━━━━━ EXERCISE DATA
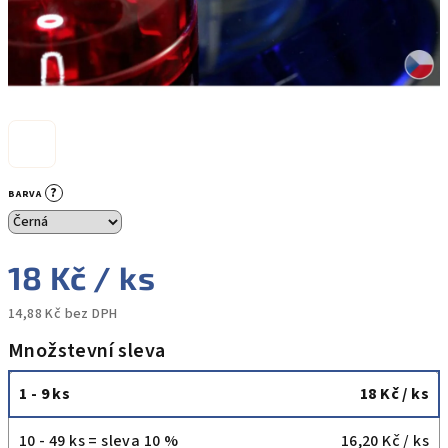
?
BARVA
18 Kč
/ ks
14,88 Kč bez DPH
Měrná
Množstevní sleva
cena:
1 - 9 ks
18 Kč
/ ks
10 - 49 ks = sleva 10 %
16,20 Kč
/ ks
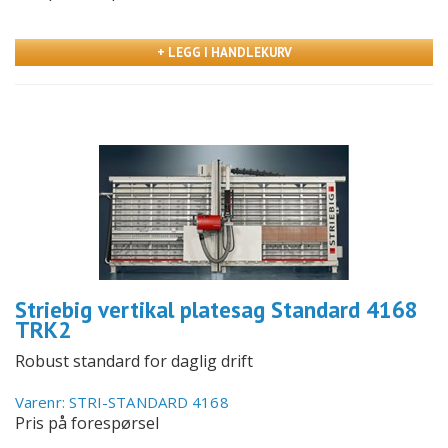
+ LEGG I HANDLEKURV
Striebig vertikal platesag Standard 4168
TRK2
Robust standard for daglig drift
Varenr: STRI-STANDARD 4168
Pris på forespørsel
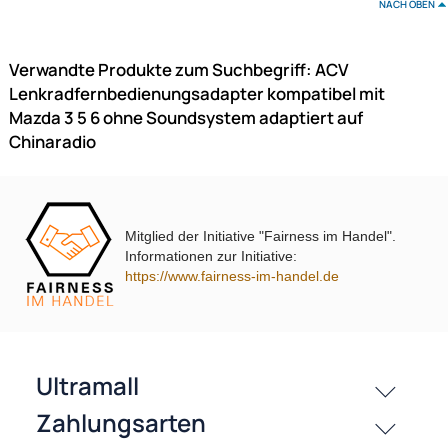
3 5 6 mit
Soundsystem adaptiert auf Sony
99,- €
Preise inkl. ges. MwSt.
Zur Zeit nicht lieferbar!
Mitglied der Initiative "Fairness im Handel".
Informationen zur Initiative:
https://www.fairness-im-handel.de
ACV Lenkradfernbedienungsadapter kompatibel mit Mazda
3 5 6 mit
Soundsystem adaptiert auf Pioneer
━━━━━━━━━━
▶ THE TASK
Leaving all pictures aside, print exactly the lines from the one that contains "Robust standard for daglig drift" through the last line of the data above, inclusive.

▶ TASK RESULT
Robust standard for daglig drift
Varenr: STRI-STANDARD 4168
Pris på forespørsel
3 5 6 mit
Soundsystem adaptiert auf Sony
99,- €
Preise inkl. ges. MwSt.
Zur Zeit nicht lieferbar!
Mitglied der Initiative "Fairness im Handel".
Informationen zur Initiative:
https://www.fairness-im-handel.de
ACV Lenkradfernbedienungsadapter kompatibel mit Mazda
3 5 6 mit
Soundsystem adaptiert auf Pioneer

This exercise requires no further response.